お姉ちゃんの繋がりで、すぐに仲の良い先輩がたくさんできました。一緒に入った同級生とも、上手くなじめてきました。



ユーリは音楽に合わせて身体を動かすことがとても楽しく、音楽の中にいると会話がスムーズに進む気がしました。なのでユーリはクラブ活動が大好きで、週に二日の活動日を楽しみにしていました。



一方、教室ではユーリの話しかたの真似が男の子の間で広まっていて、とても居づらく感じていました。


「さ、さ、さ、さ、咲野!」


「おおおおおおおはよ!」


「・・・・・・」



(なんで真似をするの?ユーリ、咲野って普通に言えないの。それだけなの。ふざけてるんじゃないのに・・・)

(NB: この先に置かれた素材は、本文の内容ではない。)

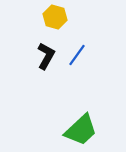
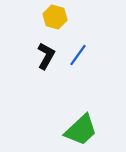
blue line: moved 1 px right
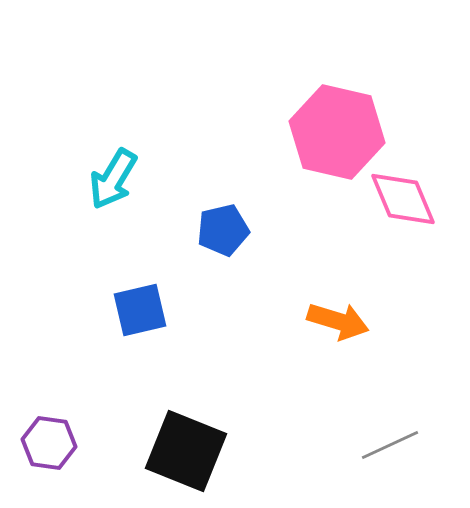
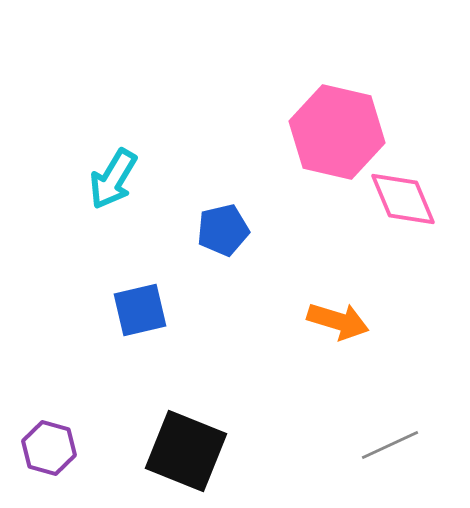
purple hexagon: moved 5 px down; rotated 8 degrees clockwise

このころは、ユーリもなんとなく、自分の話し方が周りの子と違うことに気付いていました。



「おい挨拶を返すのは人として当然だろー。おおおおおおおはよってさー」



男の子の間でどっと笑いが起こります。



(やめて。やめてよ。おうちでは言えるのに、学校でおはようって言いたくてもそうなっちゃうの。なんで?なんでユーリはおはようって言えないの?)

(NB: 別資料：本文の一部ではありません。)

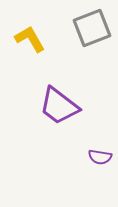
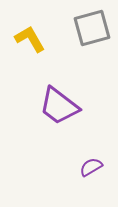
gray square: rotated 6 degrees clockwise
purple semicircle: moved 9 px left, 10 px down; rotated 140 degrees clockwise
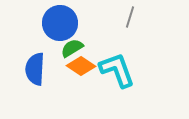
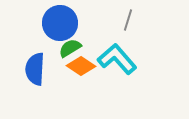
gray line: moved 2 px left, 3 px down
green semicircle: moved 2 px left
cyan L-shape: moved 11 px up; rotated 21 degrees counterclockwise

なんとかしたかったけど、ユーリにはどうしていいかもわかりません。




耳をふさぎたい。




他にユーリはどうしたらいいの?




(わかんない・・・わかんないよぉ・・・・・・)




「ユーリちゃん、おはよ!」



「男子なんかほっといて、行こう行こう。あっかんべー、だ!」



幼稚園から一緒の、とわちゃんとあいちゃんがユーリの腕を引っ張って机まで一緒にきてくれました。



(とわちゃん、あいちゃん・・・)



「ねぇユーリちゃん、昨日のテレビ見た?あいの好きな俳優さん出てたんだよーかっこよかったー!」



「うん、見たよ。か、かかかかかか・・・かかっき、しまさん、だよね。イケメンだよね!」



「今日の給食カレーだよ!またお漬物ついてくるのかなー、やだなぁ。ユーリちゃん、またこっそり食べてね!」



「あ・・・・・あ・・・・あ、とわちゃん、かかかかカレー、ああ、明日だよ。今日はユーリのきっき嫌いな納豆があるもん」



「あいも納豆きらーい。とわちゃんやったね、3人分食べられるよ!」



「え、あたしもそんなに好きじゃない!」



ユーリは、自分がどんな話し方をしていても変わらず接してくれる2人が大好きでした。



予鈴が鳴り、あいちゃんととわちゃんは席に戻る時。



「じゃあね、ユーリちゃん」



「・・・・あ、あああ、あ・・・あ・・・」


「ん?」



詰まったり続いたりしてしまっても、2人は笑顔で待ってくれます。



「・・・あああああ・・・ああ、り、がとう・・・」



2人とも満面の笑顔で、ニコッと笑うと、席に戻って行きました。



ちゃんと言えて、ユーリも赤い顔ですがとっても嬉しそう。




うまく言葉を紡げなくても、伝えたいことは変わらないよね。